Each character's syntax matches his or her personality: Pentheus and Agave use the clipped, modern cadences of modernity, while the Bacchae speak more like what Mays calls "ecstatic wood nymph hippies." "The modern theatrical language is much more visual," as he puts it, so much of the introductory action alluded to in the Prologue is here shown, as are the Bacchae's orgiastic rites and subsequent slaughter of Pentheus. Starfelt and Mays have approached several indie rock artists to contribute songs to the soundtrack, and a few large names have agreed. Filming is tentatively scheduled to begin in August. Between "The Bacchae" and a reportedly dazzling reel of Julie Taymor's blood-and-guts "Titus Andronicus" retelling, which unspooled at the Cannes Film Festival, maybe Jack Valenti and his congressional watchdogs may stop shouting about Doom and "The Matrix" and start denouncing Shakespeare and Euripides for their pernicious effects on today's youth.

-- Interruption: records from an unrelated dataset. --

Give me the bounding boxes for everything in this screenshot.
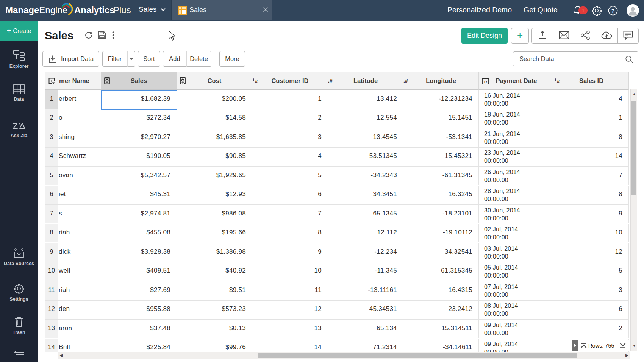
svg-text:?: ? — [611, 8, 615, 14]
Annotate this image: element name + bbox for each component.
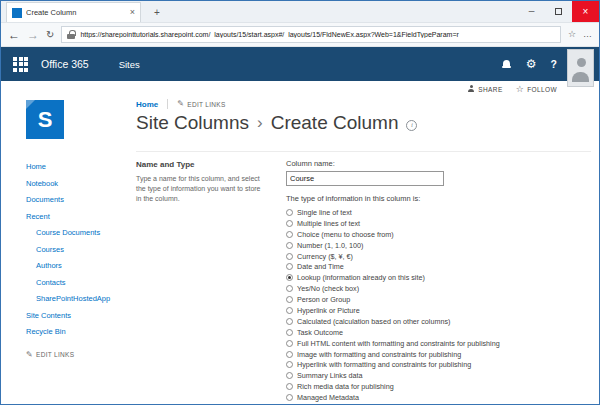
share-button[interactable]: SHARE xyxy=(467,85,502,93)
sidebar-item-contacts[interactable]: Contacts xyxy=(26,275,131,292)
refresh-button[interactable]: ↻ xyxy=(46,30,54,40)
sidebar-edit-links-button[interactable]: ✎ EDIT LINKS xyxy=(26,351,131,359)
sidebar-item-recent[interactable]: Recent xyxy=(26,209,131,226)
type-option-row[interactable]: Managed Metadata xyxy=(286,392,591,403)
type-of-information-label: The type of information in this column i… xyxy=(286,194,591,203)
browser-window: Create Column × + ─ × ← → ↻ https://shar… xyxy=(0,0,600,405)
type-option-row[interactable]: Multiple lines of text xyxy=(286,218,591,229)
form-fields: Column name: The type of information in … xyxy=(286,159,591,403)
radio-button[interactable] xyxy=(286,372,293,379)
maximize-button[interactable] xyxy=(545,1,572,22)
page-title: Site Columns › Create Column i xyxy=(136,112,417,134)
radio-button[interactable] xyxy=(286,231,293,238)
tab-title: Create Column xyxy=(26,8,126,17)
browser-tab[interactable]: Create Column × xyxy=(6,2,141,22)
breadcrumb-divider xyxy=(167,99,168,109)
create-column-form: Name and Type Type a name for this colum… xyxy=(136,151,591,404)
sidebar-item-home[interactable]: Home xyxy=(26,159,131,176)
edit-links-label: EDIT LINKS xyxy=(187,101,225,108)
back-button[interactable]: ← xyxy=(8,29,20,41)
sharepoint-logo: S xyxy=(26,100,64,139)
type-option-row[interactable]: Hyperlink or Picture xyxy=(286,305,591,316)
address-bar[interactable]: https://sharepointtutorials.sharepoint.c… xyxy=(61,26,561,43)
sidebar-item-documents[interactable]: Documents xyxy=(26,192,131,209)
radio-button[interactable] xyxy=(286,394,293,401)
radio-button[interactable] xyxy=(286,296,293,303)
new-tab-button[interactable]: + xyxy=(149,5,165,20)
sidebar-item-course-documents[interactable]: Course Documents xyxy=(26,225,131,242)
type-option-row[interactable]: Image with formatting and constraints fo… xyxy=(286,349,591,360)
radio-button[interactable] xyxy=(286,351,293,358)
radio-button[interactable] xyxy=(286,383,293,390)
sharepoint-favicon-icon xyxy=(12,8,22,18)
radio-button[interactable] xyxy=(286,220,293,227)
sharepoint-logo-letter: S xyxy=(38,107,53,133)
radio-button[interactable] xyxy=(286,285,293,292)
type-option-row[interactable]: Task Outcome xyxy=(286,327,591,338)
help-icon[interactable]: ? xyxy=(551,59,557,70)
radio-button[interactable] xyxy=(286,209,293,216)
office365-brand-link[interactable]: Office 365 xyxy=(41,58,89,70)
breadcrumb: Home ✎ EDIT LINKS xyxy=(136,99,226,109)
edit-links-button[interactable]: ✎ EDIT LINKS xyxy=(177,100,225,108)
radio-button[interactable] xyxy=(286,329,293,336)
type-option-row[interactable]: Summary Links data xyxy=(286,370,591,381)
url-text: https://sharepointtutorials.sharepoint.c… xyxy=(80,31,555,38)
type-option-row[interactable]: Rich media data for publishing xyxy=(286,381,591,392)
favorites-star-icon[interactable]: ☆ xyxy=(568,30,576,39)
sites-link[interactable]: Sites xyxy=(119,59,140,70)
breadcrumb-home-link[interactable]: Home xyxy=(136,100,158,109)
type-option-row[interactable]: Full HTML content with formatting and co… xyxy=(286,338,591,349)
browser-tab-bar: Create Column × + ─ × xyxy=(1,1,599,23)
column-name-label: Column name: xyxy=(286,159,591,168)
type-option-row[interactable]: Number (1, 1.0, 100) xyxy=(286,240,591,251)
type-option-row[interactable]: Lookup (information already on this site… xyxy=(286,272,591,283)
section-title: Name and Type xyxy=(136,160,276,169)
page-actions-row: SHARE ☆ FOLLOW xyxy=(1,81,599,97)
info-icon[interactable]: i xyxy=(406,120,417,131)
tab-close-icon[interactable]: × xyxy=(130,8,135,17)
column-name-input[interactable] xyxy=(286,171,444,186)
type-option-row[interactable]: Hyperlink with formatting and constraint… xyxy=(286,359,591,370)
type-option-row[interactable]: Single line of text xyxy=(286,207,591,218)
sidebar-item-authors[interactable]: Authors xyxy=(26,258,131,275)
type-options-list: Single line of text Multiple lines of te… xyxy=(286,207,591,403)
settings-gear-icon[interactable]: ⚙ xyxy=(526,58,537,70)
title-create-column: Create Column xyxy=(271,112,399,134)
window-controls: ─ × xyxy=(518,1,599,22)
page-content: Home Notebook Documents Recent Course Do… xyxy=(1,151,599,404)
radio-button[interactable] xyxy=(286,253,293,260)
radio-button[interactable] xyxy=(286,340,293,347)
maximize-icon xyxy=(555,8,562,15)
lock-icon xyxy=(67,30,75,40)
radio-button[interactable] xyxy=(286,242,293,249)
user-avatar[interactable] xyxy=(567,49,594,87)
type-option-row[interactable]: Choice (menu to choose from) xyxy=(286,229,591,240)
radio-button[interactable] xyxy=(286,274,293,281)
follow-button[interactable]: ☆ FOLLOW xyxy=(516,85,557,94)
share-label: SHARE xyxy=(478,86,502,93)
more-icon[interactable]: … xyxy=(583,30,592,39)
minimize-button[interactable]: ─ xyxy=(518,1,545,22)
forward-button[interactable]: → xyxy=(27,29,39,41)
page-header: S Home ✎ EDIT LINKS Site Columns › Creat… xyxy=(1,97,599,151)
type-option-row[interactable]: Currency ($, ¥, €) xyxy=(286,251,591,262)
sidebar-item-notebook[interactable]: Notebook xyxy=(26,176,131,193)
type-option-row[interactable]: Person or Group xyxy=(286,294,591,305)
type-option-row[interactable]: Yes/No (check box) xyxy=(286,283,591,294)
sidebar-item-sharepointhostedapp[interactable]: SharePointHostedApp xyxy=(26,291,131,308)
title-site-columns: Site Columns xyxy=(136,112,249,134)
radio-button[interactable] xyxy=(286,318,293,325)
sidebar-item-site-contents[interactable]: Site Contents xyxy=(26,308,131,325)
type-option-row[interactable]: Calculated (calculation based on other c… xyxy=(286,316,591,327)
sidebar-item-recycle-bin[interactable]: Recycle Bin xyxy=(26,324,131,341)
app-launcher-icon[interactable] xyxy=(13,57,28,72)
type-option-row[interactable]: Date and Time xyxy=(286,261,591,272)
radio-button[interactable] xyxy=(286,263,293,270)
radio-button[interactable] xyxy=(286,361,293,368)
notifications-bell-icon[interactable] xyxy=(501,59,512,70)
title-separator: › xyxy=(257,113,263,133)
radio-button[interactable] xyxy=(286,307,293,314)
sidebar-item-courses[interactable]: Courses xyxy=(26,242,131,259)
close-button[interactable]: × xyxy=(572,1,599,22)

As far as I know, Tim Burton still holds the rights to Sweeney Todd. This combination has always struck me as just about perfect; no other director comes close to his skill at imbuing Gothic menace with a quirky visual wit, and he has as keen a sense of the narrative power of music as any working director. (It is odd to think of Burton collaborating musically with anyone but Danny Elfman, though.) Rumors have swirled around for almost 10 years, and Burton had recently announced plans to direct "Sweeney Todd" after his misbegotten "Mars Attacks!", but he's currently working on "Sleepy Hollow" with Johnny Depp and Christina Ricci and has been tight-lipped about his next project.

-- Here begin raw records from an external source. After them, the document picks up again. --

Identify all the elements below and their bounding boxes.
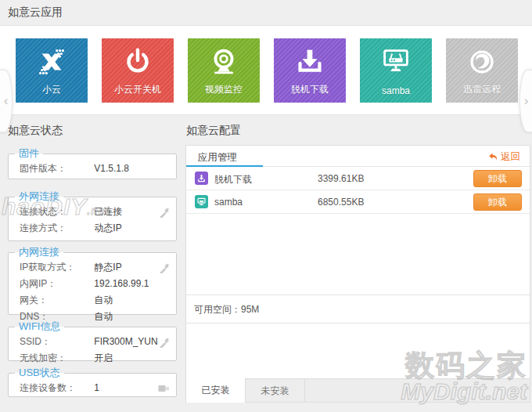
app-name: 脱机下载 — [214, 173, 252, 186]
available-space-row: 可用空间：95M — [186, 295, 530, 323]
bottom-tab-bar: 已安装 未安装 — [186, 378, 530, 402]
config-header: 应用管理 返回 — [186, 146, 530, 167]
cloud-x-icon — [34, 44, 70, 80]
row-value: 192.168.99.1 — [94, 278, 149, 289]
status-row: 连接设备数： 1 — [9, 380, 176, 396]
config-panel: 应用管理 返回 脱机下载 3399.61KB 卸载 — [185, 145, 530, 403]
row-value: 静态IP — [94, 262, 121, 273]
download-icon — [292, 44, 328, 80]
tab-app-management[interactable]: 应用管理 — [198, 151, 237, 164]
app-tile-label: 视频监控 — [188, 83, 260, 96]
row-label: 网关： — [20, 294, 92, 307]
app-tile-xunlei-remote[interactable]: 迅雷远程 — [446, 38, 518, 103]
config-section-title: 如意云配置 — [186, 124, 241, 138]
panel-wan: 外网连接 连接状态： 已连接 连接方式： 动态IP — [8, 190, 177, 241]
available-space-label: 可用空间： — [194, 304, 241, 315]
carousel-prev-button[interactable]: ‹ — [0, 70, 13, 132]
row-value: V1.5.1.8 — [94, 163, 129, 174]
download-mini-icon — [195, 172, 208, 185]
back-arrow-icon — [488, 152, 498, 162]
monitor-icon — [378, 44, 414, 80]
app-tile-samba[interactable]: samba — [360, 38, 432, 103]
back-button[interactable]: 返回 — [488, 150, 520, 164]
status-section-title: 如意云状态 — [8, 124, 63, 138]
status-row: 网关： 自动 — [9, 292, 176, 309]
panel-wifi: WIFI信息 SSID： FIR300M_YUN 无线加密： 开启 — [8, 320, 177, 361]
chevron-left-icon: ‹ — [4, 93, 9, 109]
panel-firmware-legend: 固件 — [15, 146, 43, 161]
row-label: 连接设备数： — [20, 381, 92, 395]
app-tile-xiaoyun[interactable]: 小云 — [16, 38, 88, 103]
panel-wifi-legend: WIFI信息 — [15, 320, 64, 334]
status-row: 固件版本： V1.5.1.8 — [9, 161, 176, 177]
panel-usb: USB状态 连接设备数： 1 — [8, 366, 177, 397]
samba-mini-icon — [195, 195, 208, 208]
app-tile-label: 迅雷远程 — [446, 83, 518, 96]
panel-usb-legend: USB状态 — [15, 366, 64, 380]
row-label: IP获取方式： — [20, 261, 92, 274]
uninstall-button[interactable]: 卸载 — [473, 193, 522, 211]
app-tile-label: samba — [360, 85, 432, 96]
xunlei-bird-icon — [464, 44, 500, 80]
wrench-icon[interactable] — [159, 337, 170, 348]
app-size: 3399.61KB — [318, 173, 364, 184]
row-value: 动态IP — [94, 222, 121, 233]
row-label: SSID： — [20, 335, 92, 349]
app-tile-label: 小云开关机 — [102, 83, 174, 96]
uninstall-button[interactable]: 卸载 — [473, 170, 522, 187]
available-space-value: 95M — [241, 304, 259, 315]
app-tile-label: 脱机下载 — [274, 83, 346, 96]
status-row: 连接方式： 动态IP — [9, 220, 176, 237]
carousel-next-button[interactable]: › — [519, 70, 532, 132]
tab-not-installed[interactable]: 未安装 — [246, 379, 305, 402]
panel-firmware: 固件 固件版本： V1.5.1.8 — [8, 146, 177, 179]
app-size: 6850.55KB — [318, 197, 364, 208]
row-label: 固件版本： — [20, 162, 92, 175]
app-tile-power[interactable]: 小云开关机 — [102, 38, 174, 103]
app-tile-list: 小云 小云开关机 视频监控 脱机下载 — [16, 38, 518, 103]
usb-device-icon — [158, 384, 170, 393]
status-row: IP获取方式： 静态IP — [9, 259, 176, 276]
status-row: 连接状态： 已连接 — [9, 204, 176, 220]
wrench-icon[interactable] — [159, 262, 170, 273]
app-name: samba — [214, 197, 243, 208]
row-value: 已连接 — [94, 206, 122, 217]
row-label: 无线加密： — [20, 352, 92, 365]
row-label: 连接状态： — [20, 205, 92, 219]
panel-lan-legend: 内网连接 — [15, 245, 63, 259]
status-row: 内网IP： 192.168.99.1 — [9, 276, 176, 292]
row-label: 连接方式： — [20, 222, 92, 235]
row-value: 自动 — [94, 295, 113, 305]
chevron-right-icon: › — [524, 93, 529, 109]
status-row: SSID： FIR300M_YUN — [9, 334, 176, 350]
webcam-icon — [206, 44, 242, 80]
panel-wan-legend: 外网连接 — [15, 190, 63, 204]
apps-section-title: 如意云应用 — [8, 5, 63, 20]
app-carousel: 小云 小云开关机 视频监控 脱机下载 — [0, 25, 532, 115]
tab-installed[interactable]: 已安装 — [186, 378, 246, 403]
power-icon — [120, 44, 156, 80]
app-tile-label: 小云 — [16, 83, 88, 96]
row-value: 1 — [94, 382, 99, 393]
wrench-icon[interactable] — [159, 207, 170, 218]
panel-lan: 内网连接 IP获取方式： 静态IP 内网IP： 192.168.99.1 网关：… — [8, 245, 177, 315]
row-value: FIR300M_YUN — [94, 336, 157, 347]
row-label: 内网IP： — [20, 277, 92, 291]
installed-app-row: samba 6850.55KB 卸载 — [186, 190, 530, 214]
app-tile-video[interactable]: 视频监控 — [188, 38, 260, 103]
app-tile-offline-download[interactable]: 脱机下载 — [274, 38, 346, 103]
row-value: 开启 — [94, 352, 113, 363]
installed-app-row: 脱机下载 3399.61KB 卸载 — [186, 167, 530, 190]
back-button-label: 返回 — [501, 150, 520, 164]
status-row: 无线加密： 开启 — [9, 350, 176, 367]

So I was shocked and delighted to hear that talks are on once again for a Burton "Sweeney." Christine Baranski and Kelsey Grammar recently starred in a high-profile concert staging of Sweeney in Los Angeles, and Baranski in particular apparently made quite an impression with the producers. Several male names have floated through the rumor mill over the years -- Jonathan Pryce being a personal favorite -- and Stephen Sondheim has in the past suggested interest in revising some of the music. However, this project has made it pretty far along in the talking phase before, only to sink into development oblivion. If anybody hears anything more concrete, please let me know.

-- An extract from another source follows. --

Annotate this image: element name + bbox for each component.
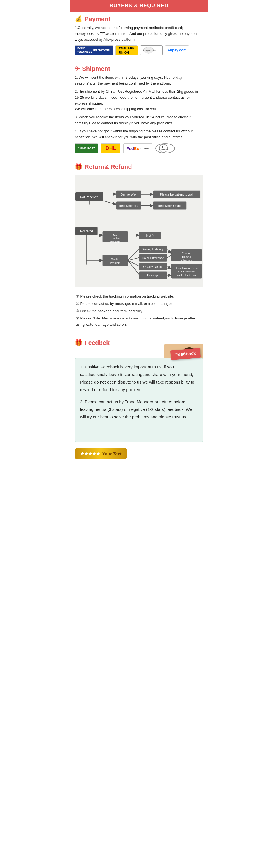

Cutting-Room Floor: As if producing new plays both on Broadway (The Weir) and off (The Lime Tree Bower), Conor McPherson is once again trying his hand at movies. McPherson, who wrote the hit Irish thriller "I Went Down" last year, is currently wrapping up work on "Salt Water," the film adaptation of Lime Tree. This time he directed as well as wrote the screenplay. The cast of three has expanded to 47, as the various stories told within the play are now depicted. For example, Brian Cox, who starred in McPherson's St. Nicholas, plays the father, a character discussed but never seen in the play. "Salt Water" does not yet have an American distributor. ... Both upcoming film adaptations on the Showtime cable network feature interesting role reversals from previous incarnations. George C. Scott, who played the Clarence Darrow surrogate in the recent Broadway revival of Inherit the Wind, jumps over to the prosecutor's table for the May 29 Showtime film. This time Jack Lemmon is defending the mild-mannered biology teacher (Tom Everett Scott). And Paul Sorvino, the coach in the June 6 "That Championship Season," has been involved with the piece since its 1972 debut. He played Phil in both the original stage production and the 1982 film; Terry Kinney takes over the role in the latest version. ... My apologies about a factual error (long since remedied) in my last column. It was John Cassavetes, not Ben Gazzara, who starred in "Rosemary's Baby." I don't know what possessed me.
Eric Grode is New York bureau chief of Show Music magazine and a theater critic for Back Stage.